Getting the optimal value

We talked a lot about finding the best line or best location for summarizing data so here we will dive a bit deeper into how do we do that.

Brute Force Search (parameter sweep)

Once we have narrowed down a particular objective function like the squared loss, we could literally write this function using programming. As an example, we will continue with the weights from NHANES and again start with just finding the best location:

import pandas as pd

nhanes = pd.read_csv("nhanes_2015_2015_demo.csv")
nhanes.head(3)


def weight_sqloss1d(parameters, data):
    est_weights = parameters
    error = data.weight_kg - est_weights
    sq_error = error**2
    return sq_error.sum(skipna=True)

weight_sqloss1d(35, youth)
# Out[90]: 2165512.88
weight_sqloss1d(40, youth)
# Out[91]: 2291555.88
In [93]: weight_sqloss1d(30, youth)
# Out[93]: 2228419.88

Different parameters will output different values for the objective. To find the smallest square loss value, we could try to search over reasonable weight values to see which value will return the smallest squared loss.

import seaborn as sns

sns.set()

vals_to_seed = [30 + i for i in range(10)]
obj = [weight_sqloss1d(i, youth) for i in vals_to_seed)
sns.scatter_plot(vals, obj)
plt.title('Evaluating Squared Loss at Equal Intervals')
plt.xlabel('Weights (kg)')
plt.ylabel('Objective (kg^2)')
plt.show()

obj 1D parameter sweet

Notice that the minimum is likely around 34kg but we were lucky because we know roughly the range of people’s weights. Let’s try to repeat this process for the optimal line.

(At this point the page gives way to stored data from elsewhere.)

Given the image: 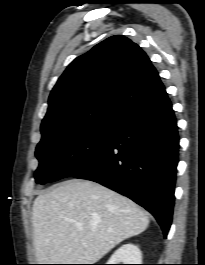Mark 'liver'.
<instances>
[{"instance_id": "obj_1", "label": "liver", "mask_w": 205, "mask_h": 265, "mask_svg": "<svg viewBox=\"0 0 205 265\" xmlns=\"http://www.w3.org/2000/svg\"><path fill=\"white\" fill-rule=\"evenodd\" d=\"M32 223L37 262L94 264L123 240L145 231L149 216L100 184L72 179L35 199Z\"/></svg>"}]
</instances>
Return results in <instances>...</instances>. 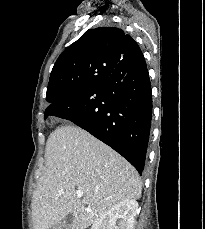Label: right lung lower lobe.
<instances>
[{
	"label": "right lung lower lobe",
	"instance_id": "obj_1",
	"mask_svg": "<svg viewBox=\"0 0 205 229\" xmlns=\"http://www.w3.org/2000/svg\"><path fill=\"white\" fill-rule=\"evenodd\" d=\"M68 119L100 139L141 174L144 169L152 117V93L142 52L122 59L110 76L45 111Z\"/></svg>",
	"mask_w": 205,
	"mask_h": 229
}]
</instances>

To do this, we’ll have to first create a range of values to search over. The example below is created by a few tries to highlight

from itertools import product
import numpy as np

def weight_sqloss2d(parameters, data):
    # \hat{W}_j = a + b * H_j
    est_weights = parameters[0] + parameters[1] * data.height_cm
    error = data.weight_kg - est_weights
    sq_error = error**2
    return sq_error.sum(skipna=True)


num_cands = 100
params = {
    'intercept': (-300, 200),
    'slope': (-2, 4)}
param_sweep = {
    par: np.linspace(low, high, num_cands)
    for par, (low, high) in params.items()}

xyz = np.empty((num_cands**2, 3))
for i, (x, y) in enumerate(product(param_sweep['intercept'],
                                   param_sweep['slope'])):
    z = weight_sqloss2d([x, y], youth)
    xyz[i, :] = x, y, z

obj 2D parameter sweet Lighter colors correspond to smaller values from the square loss where darker colors correspond to larger values. Notice how the change in the objective function changes at a different rate for the different parameters. Also notice that extreme values in one parameter can be somewhat compensated by adjusting the other parameters.

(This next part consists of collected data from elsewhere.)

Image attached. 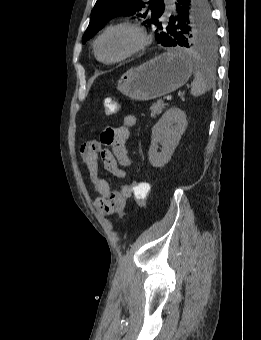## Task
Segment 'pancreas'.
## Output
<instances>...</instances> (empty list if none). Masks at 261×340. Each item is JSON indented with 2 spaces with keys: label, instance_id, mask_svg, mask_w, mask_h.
<instances>
[{
  "label": "pancreas",
  "instance_id": "1",
  "mask_svg": "<svg viewBox=\"0 0 261 340\" xmlns=\"http://www.w3.org/2000/svg\"><path fill=\"white\" fill-rule=\"evenodd\" d=\"M164 108L165 104L161 100H158L156 103H153L152 106L150 107L151 117L154 118L156 117V115L161 114Z\"/></svg>",
  "mask_w": 261,
  "mask_h": 340
}]
</instances>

Through this brute force search, we would simply look up the smallest parameter that yields the smallest squared loss. However, this solution would then be constrained by the resolution of our grid. For example, if we only sampled 10 different slope and intercept values, our solution from this brute force search (also called a parameter sweep) would likely be far from the best answer.

Numerical optimization

Modern optimization techniques can efficiently find the optimal values that do not naively search over the grid. Comparing to our brute force method above, these algorithms require a starting point, i.e. a reasonable guess for the optimal parameters, instead of the range of possible optimal parameters. Instead of defining the resolution of the grid, these methods often have default cap for the number of times the objective function will be evaluated. However, these algorithms still require you to define and provide the objective function.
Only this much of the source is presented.